(Record extracts begins)
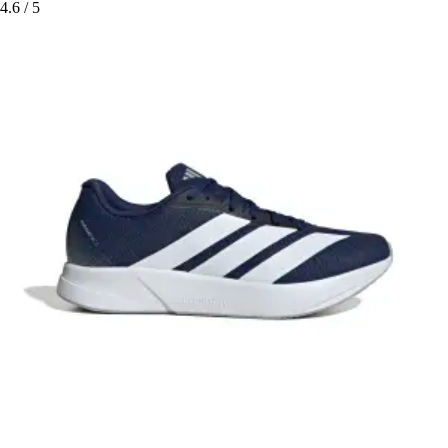
4.6
/ 5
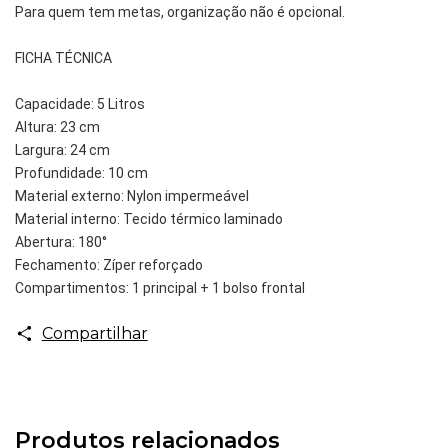
Para quem tem metas, organização não é opcional.
FICHA TÉCNICA
Capacidade: 5 Litros
Altura: 23 cm
Largura: 24 cm
Profundidade: 10 cm
Material externo: Nylon impermeável
Material interno: Tecido térmico laminado
Abertura: 180°
Fechamento: Zíper reforçado
Compartimentos: 1 principal + 1 bolso frontal
Compartilhar
Produtos relacionados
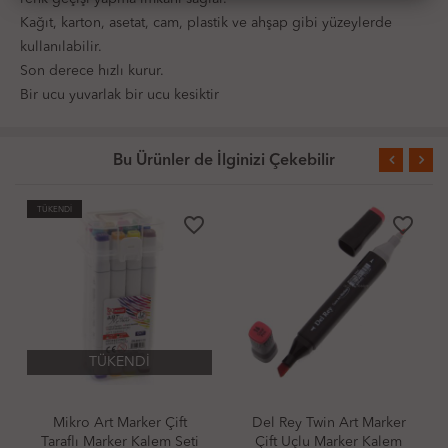
Kağıt, karton, asetat, cam, plastik ve ahşap gibi yüzeylerde
kullanılabilir.
Son derece hızlı kurur.
Bir ucu yuvarlak bir ucu kesiktir
Bu Ürünler de İlginizi Çekebilir
TÜKENDİ
favorite_border
favorite_border
TÜKENDİ
Mikro Art Marker Çift
Del Rey Twin Art Marker
Taraflı Marker Kalem Seti
Çift Uçlu Marker Kalem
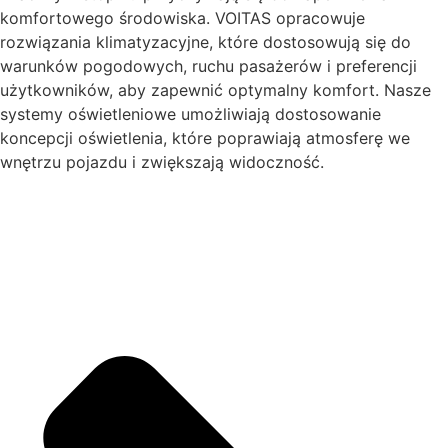
komfortowego środowiska. VOITAS opracowuje
rozwiązania klimatyzacyjne, które dostosowują się do
warunków pogodowych, ruchu pasażerów i preferencji
użytkowników, aby zapewnić optymalny komfort. Nasze
systemy oświetleniowe umożliwiają dostosowanie
koncepcji oświetlenia, które poprawiają atmosferę we
wnętrzu pojazdu i zwiększają widoczność.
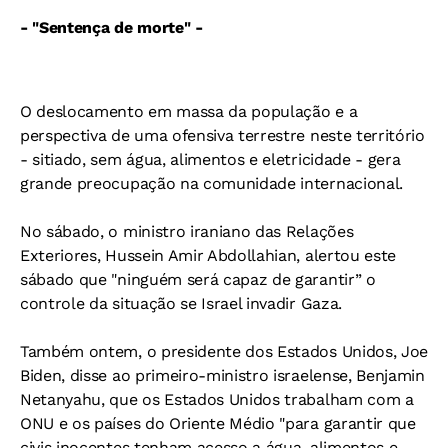
- "Sentença de morte" -
O deslocamento em massa da população e a
perspectiva de uma ofensiva terrestre neste território
- sitiado, sem água, alimentos e eletricidade - gera
grande preocupação na comunidade internacional.
No sábado, o ministro iraniano das Relações
Exteriores, Hussein Amir Abdollahian, alertou este
sábado que "ninguém será capaz de garantir” o
controle da situação se Israel invadir Gaza.
Também ontem, o presidente dos Estados Unidos, Joe
Biden, disse ao primeiro-ministro israelense, Benjamin
Netanyahu, que os Estados Unidos trabalham com a
ONU e os países do Oriente Médio "para garantir que
civis inocentes tenham acesso a água, alimentos e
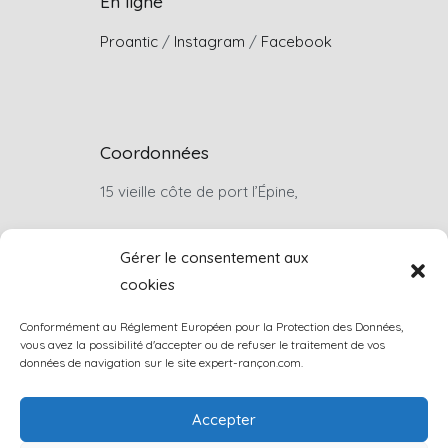
En ligne
Proantic
/
Instagram
/
Facebook
Coordonnées
15 vieille côte de port l’Épine,
22660, Trélévern
Gérer le consentement aux
cookies
Sur rendez-vous uniquement
Conformément au Réglement Européen pour la Protection des Données,
louis.rancon@wanadoo.fr
vous avez la possibilité d'accepter ou de refuser le traitement de vos
données de navigation sur le site expert-rançon.com.
+33(0)6 07 46 74 57
Accepter
Contactez-nous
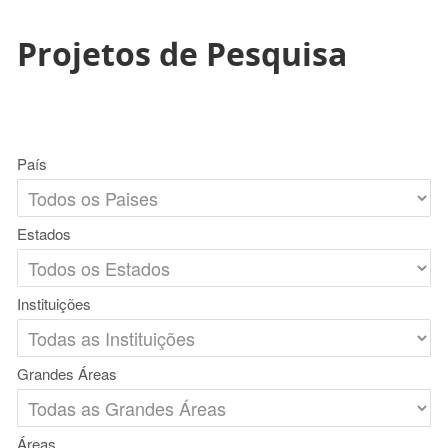
Projetos de Pesquisa
País
Estados
Instituições
Grandes Áreas
Áreas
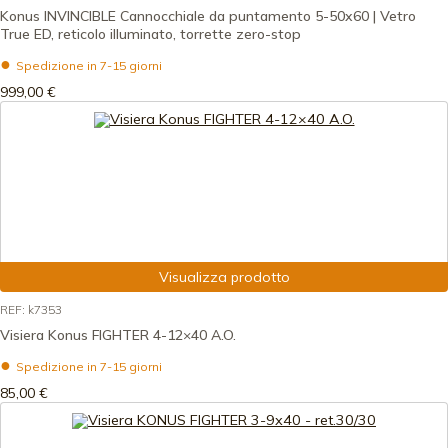
Konus INVINCIBLE Cannocchiale da puntamento 5-50x60 | Vetro
True ED, reticolo illuminato, torrette zero-stop
Spedizione in 7-15 giorni
999,00 €
Visualizza prodotto
REF: k7353
Visiera Konus FIGHTER 4-12×40 A.O.
Spedizione in 7-15 giorni
85,00 €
(Record extracts ends)
§ Work request
Could you set down the records above word for word, without any of the pictures?

§ Exercise answer
4.6
/ 5
Para quem tem metas, organização não é opcional.
FICHA TÉCNICA
Capacidade: 5 Litros
Altura: 23 cm
Largura: 24 cm
Profundidade: 10 cm
Material externo: Nylon impermeável
Material interno: Tecido térmico laminado
Abertura: 180°
Fechamento: Zíper reforçado
Compartimentos: 1 principal + 1 bolso frontal
Compartilhar
Produtos relacionados
Kağıt, karton, asetat, cam, plastik ve ahşap gibi yüzeylerde
kullanılabilir.
Son derece hızlı kurur.
Bir ucu yuvarlak bir ucu kesiktir
Bu Ürünler de İlginizi Çekebilir
TÜKENDİ
favorite_border
favorite_border
TÜKENDİ
Mikro Art Marker Çift
Del Rey Twin Art Marker
Taraflı Marker Kalem Seti
Çift Uçlu Marker Kalem
komfortowego środowiska. VOITAS opracowuje
rozwiązania klimatyzacyjne, które dostosowują się do
warunków pogodowych, ruchu pasażerów i preferencji
użytkowników, aby zapewnić optymalny komfort. Nasze
systemy oświetleniowe umożliwiają dostosowanie
koncepcji oświetlenia, które poprawiają atmosferę we
wnętrzu pojazdu i zwiększają widoczność.
- "Sentença de morte" -
O deslocamento em massa da população e a
perspectiva de uma ofensiva terrestre neste território
- sitiado, sem água, alimentos e eletricidade - gera
grande preocupação na comunidade internacional.
No sábado, o ministro iraniano das Relações
Exteriores, Hussein Amir Abdollahian, alertou este
sábado que "ninguém será capaz de garantir” o
controle da situação se Israel invadir Gaza.
Também ontem, o presidente dos Estados Unidos, Joe
Biden, disse ao primeiro-ministro israelense, Benjamin
Netanyahu, que os Estados Unidos trabalham com a
ONU e os países do Oriente Médio "para garantir que
civis inocentes tenham acesso a água, alimentos e
En ligne
Proantic
/
Instagram
/
Facebook
Coordonnées
15 vieille côte de port l’Épine,
22660, Trélévern
Gérer le consentement aux
cookies
Sur rendez-vous uniquement
Conformément au Réglement Européen pour la Protection des Données,
louis.rancon@wanadoo.fr
vous avez la possibilité d'accepter ou de refuser le traitement de vos
données de navigation sur le site expert-rançon.com.
+33(0)6 07 46 74 57
Accepter
Contactez-nous
Projetos de Pesquisa
País
Estados
Instituições
Grandes Áreas
Áreas
Konus INVINCIBLE Cannocchiale da puntamento 5-50x60 | Vetro
True ED, reticolo illuminato, torrette zero-stop
Spedizione in 7-15 giorni
999,00 €
Visualizza prodotto
REF: k7353
Visiera Konus FIGHTER 4-12×40 A.O.
Spedizione in 7-15 giorni
85,00 €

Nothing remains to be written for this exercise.